[PATCH v2 0/9] x86/kvm/nVMX: optimize MMU switch between L1 and L2

From: Vitaly Kuznetsov
Date: Tue Sep 25 2018 - 13:59:00 EST


Changes since v1 [Sean Christopherson]:
- drop now unneded local 'vmx' variable from vmx_free_vcpu_nested()
- Rename:
kvm_mmu_scache -> kvm_mmu_extended_role
mmu_role.scache -> mmu_role.ext
mmu_role.base_role -> mmu_role.base
- Add BUILD_BUG_ONs checking MMU role unions sizes.

Original description:

Currently, when we switch from L1 to L2 (VMX) we do the following:
- Re-initialize L1 MMU as shadow EPT MMU (nested_ept_init_mmu_context())
- Re-initialize 'nested' MMU (nested_vmx_load_cr3() -> init_kvm_nested_mmu())

When we switch back we do:
- Re-initialize L1 MMU (nested_vmx_load_cr3() -> init_kvm_tdp_mmu())

This seems to be sub-optimal. Initializing MMU is expensive (thanks to
update_permission_bitmask(), update_pkru_bitmask(),..) Try solving the
issue by splitting L1-normal and L1-nested MMUs and checking if MMU reset
is really needed. This spares us about 1000 cpu cycles on nested vmexit.
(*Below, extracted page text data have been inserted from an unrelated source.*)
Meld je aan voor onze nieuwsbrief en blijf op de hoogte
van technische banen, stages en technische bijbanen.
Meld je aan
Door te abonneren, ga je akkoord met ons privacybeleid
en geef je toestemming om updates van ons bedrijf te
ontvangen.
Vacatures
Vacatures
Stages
Brief look at SVM makes me think it can be optimized the exact same way.
I'll do this in a separate series if nobody objects.

Paolo Bonzini (1):
x86/kvm/mmu: get rid of redundant kvm_mmu_setup()

Vitaly Kuznetsov (8):
x86/kvm/mmu: make vcpu->mmu a pointer to the current MMU
x86/kvm/mmu.c: set get_pdptr hook in kvm_init_shadow_ept_mmu()
x86/kvm/mmu.c: add kvm_mmu parameter to kvm_mmu_free_roots()
x86/kvm/mmu: introduce guest_mmu
x86/kvm/mmu: make space for source data caching in struct kvm_mmu
x86/kvm/nVMX: introduce source data cache for
kvm_init_shadow_ept_mmu()
x86/kvm/mmu: check if tdp/shadow MMU reconfiguration is needed
x86/kvm/mmu: check if MMU reconfiguration is needed in
init_kvm_nested_mmu()

arch/x86/include/asm/kvm_host.h | 44 +++-
arch/x86/kvm/mmu.c | 345 +++++++++++++++++++-------------
arch/x86/kvm/mmu.h | 8 +-
arch/x86/kvm/mmu_audit.c | 12 +-
arch/x86/kvm/paging_tmpl.h | 15 +-
arch/x86/kvm/svm.c | 14 +-
arch/x86/kvm/vmx.c | 46 +++--
arch/x86/kvm/x86.c | 22 +-
8 files changed, 305 insertions(+), 201 deletions(-)

--
2.17.1